Chairman Towns. I thank the gentleman from Florida.
Ms. Chu.
Ms. Chu. Mr. Gambatesa, in your testimony you stated that
your department had surveyed six other Federal agencies with
active suspension and debarment programs, and that four out of
six had established divisions or offices that were especially
dedicated to these activities. What are these six Federal
agencies and what were the respective agency track records with
regard to S&D before establishing these special divisions and
afterwards, and should all agencies have divisions or offices
that are separate, just concentrating on this?
Mr. Gambatesa. Well, we surveyed a large group in the
Government, pretty much all agencies, and the six that
responded were I believe the Department of the Navy--I have
them here somewhere--the U.S. Air Force, the Defense Logistics
Agency, GSA, and EPA all responded back to us.

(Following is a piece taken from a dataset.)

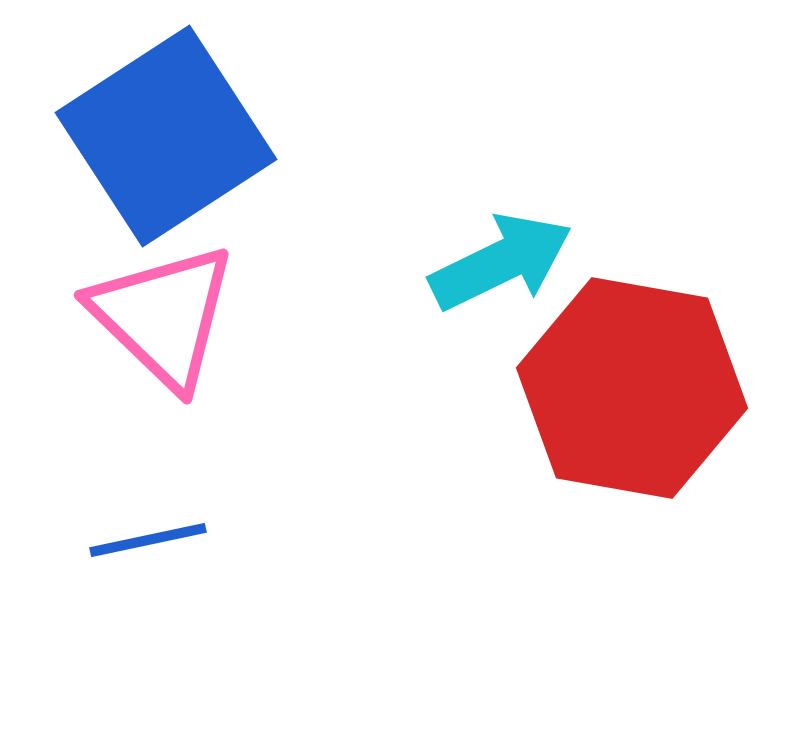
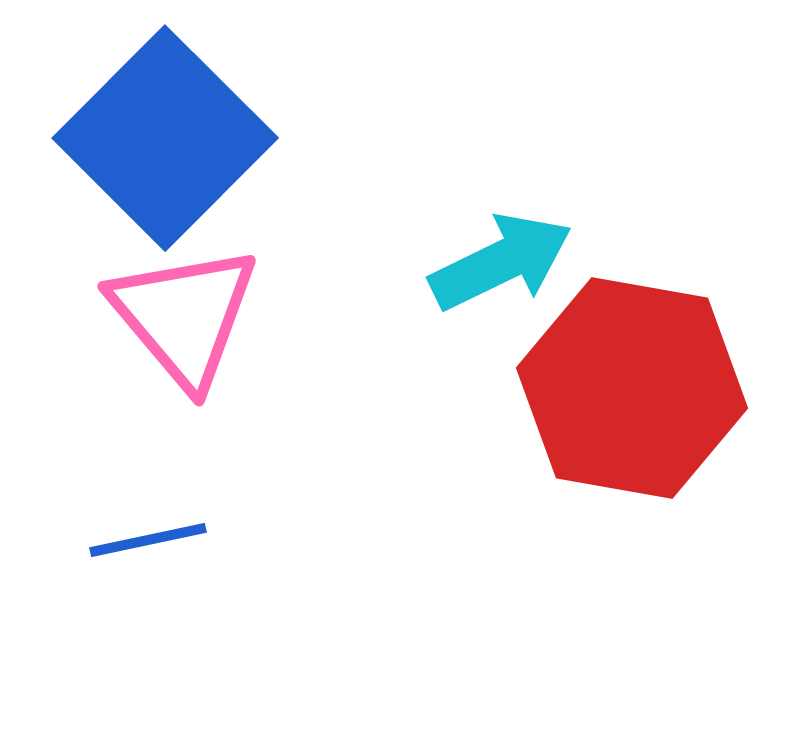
blue square: moved 1 px left, 2 px down; rotated 12 degrees counterclockwise
pink triangle: moved 21 px right; rotated 6 degrees clockwise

And, I am sorry, the second part of your question?
Ms. Chu. The second part of my question is whether there
should be separate offices that handle suspension and
debarment, and whether that would make the process more
efficient.
Mr. Gambatesa. Obviously so. Our report recommended just
that, that USAID establish such an office, and my understanding
from Mr. Luten is that they are in the process of doing just
that.
Ms. Chu. OK. And I am wondering, with the other agencies,
are you in the process of establishing a separate office?
Ms. Duke. Within DHS, we are looking at it. We have three
separate, very separate ways we have to consider debarment: one
is under grants or financial assistance, the second is under
procurements; and the third is under immigration law. We
believe now, to be efficient and make sure that this is done
quickly, that a decentralized look at it--because they are done
by very separate groups in DHS--is important, but we are
looking at where in DHS, under a centralized authority, should
the three pieces come together. So we are working with our
Inspector General on seeing what is best for our Department.

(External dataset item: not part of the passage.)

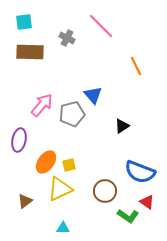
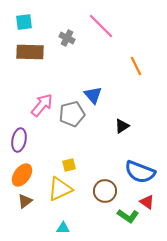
orange ellipse: moved 24 px left, 13 px down
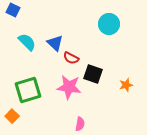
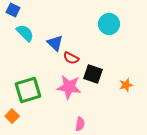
cyan semicircle: moved 2 px left, 9 px up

Mr. Woods. Like DHS, we have a number of operating
administrations within the Department of Transportation, each
of which has both procurement, buying things, and non-
procurement grant authority; and for each of those there is a
separate suspension and debarment official. What we have
implemented now, and are strengthening, have been strengthening
over the course of the last year, is centralizing
responsibility for oversight of all of the suspension and
debarment activities within the Office of the Secretary, which
sits astride the operating administrations and we have
designated our Office of Senior Procurement Executive to fit
that function.
Ms. Chu. Well, let me then concentrate on transportation,
Mr. Woods. The Inspector General found that your annual report
is intended to be an oversight tool, but that the annual report
was riddled with incomplete and inaccurate information, such as
excluding open cases from prior years, incorrect action dates,
and duplicate entries. How do you anticipate moving the agency
forward and having annual reports that really close this
oversight gap, and do you have the resources to do this
overhaul and piece together information going back to 2005?
Mr. Woods. Thank you. The Inspector General did identify
deficiencies in the annual reports that were submitted for
those years. What we are doing in order to correct that is we
are implementing a new electronic system that will allow each
of those operating administrations to input information to a
centralized data base.
The system that we are putting in place will ultimately
allow the Inspector General to input the initiation of a
suspension or debarment proceeding or a referral into that
system, and that will allow the Office of Senior Procurement
Executive that I mentioned earlier to have direct visibility on
a real-time basis to what each of the operating administrations
is doing.
So we are hoping we are both going to have more
transparency regularly and, because we are going to have more
regular visibility into the information that is being placed
into the system, it will be easier for them to compile the
annual report, rather than going back to the operating
administrations and asking them to deliver up the components
that would comprise it. And I think that was a big source of
the failures in the reports that General Scovel pointed to.
Ms. Chu. And you----
Mr. Woods. Sorry, in response to the second part of your
question, a lot of this, again, as General Scovel pointed to,
is really a question of management and a need to focus the
people that we have working on this area more on their
responsibilities and educating them in what those are. We are
working on the process of that and we are hoping that with the
resources we currently have, with enhanced management oversight
and clearer procedures, we will be able to get that done.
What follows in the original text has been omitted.